What is the pathogenesis of non-concave mucinous edema

  Non-concave mucinous edema is the characteristic clinical response to thyroid hormone deficiency in adults. Primary hypothyroidism (hypothyroidism) is the most common type and is probably an autoimmune disease. It usually occurs as a result of Hashimoto’s thyroiditis and is often accompanied by a firm enlarged thyroid gland, which later develops as the disease progresses to a shrunken, fibrous thyroid with no or little function. The second most common type is post-treatment hypothyroidism, especially due to hyperthyroidism with radioactive iodine and surgical treatment, propylthiouracil, tabazol and iodine overtreatment of hypothyroidism, which often recovers after termination of treatment, and mild hypothyroidism commonly seen in older women. So what is the pathogenesis of non-concave mucinous edema? Here’s what we can tell you.  1, mucinous edema The fluid containing hyaluronic acid, mucin, mucopolysaccharide infiltrates in the tissue, infiltrates under the skin resulting in skin swelling, epidermal atrophy, keratinization; infiltration of muscle fibers causes degenerative changes in skeletal muscle and cardiac muscle, resulting in necrosis.  The thyroid gland can be atrophied or enlarged depending on the cause.
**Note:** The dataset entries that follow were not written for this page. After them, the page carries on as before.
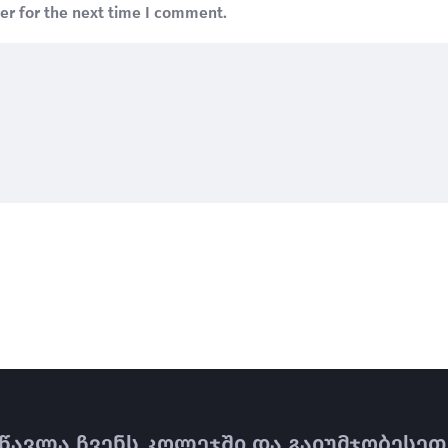
er for the next time I comment.
წავლა ჩვენს კოლეჯში და გაიუმჯობესეთ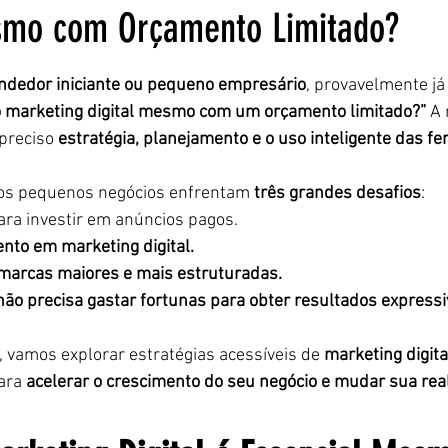
smo com Orçamento Limitado?
5 estrelas.
dedor iniciante ou pequeno empresário
, provavelmente já
no marketing digital mesmo com um orçamento limitado?”
 A
preciso 
estratégia, planejamento e o uso inteligente das f
os pequenos negócios enfrentam 
três grandes desafios
:
ara investir em anúncios pagos.
nto em marketing digital.
marcas maiores e mais estruturadas.
não precisa gastar fortunas para obter resultados expressiv
o, vamos explorar estratégias acessíveis de 
marketing digita
ara 
acelerar o crescimento do seu negócio e mudar sua rea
In the case of a shrunken thyroid gland, the thyroid follicles and glial material partially or completely disappear, and dense, transparent fibrous tissue appears; in the case of an enlarged thyroid gland, the thyroid follicular cells are hyperplastic and enlarged in the early stages, and the glial material is reduced or disappears; in the case of a long-standing disease, the thyroid gland is nodular, the follicular epithelial cells are flattened, and the follicles are filled with glial material.  In primary hypothyroidism, due to the decrease of thyroid hormone secretion, the feedback inhibition of pituitary TSH cells is weakened, and TSH cells proliferate to enlarge the pituitary gland, even in the form of nodular hyperplasia.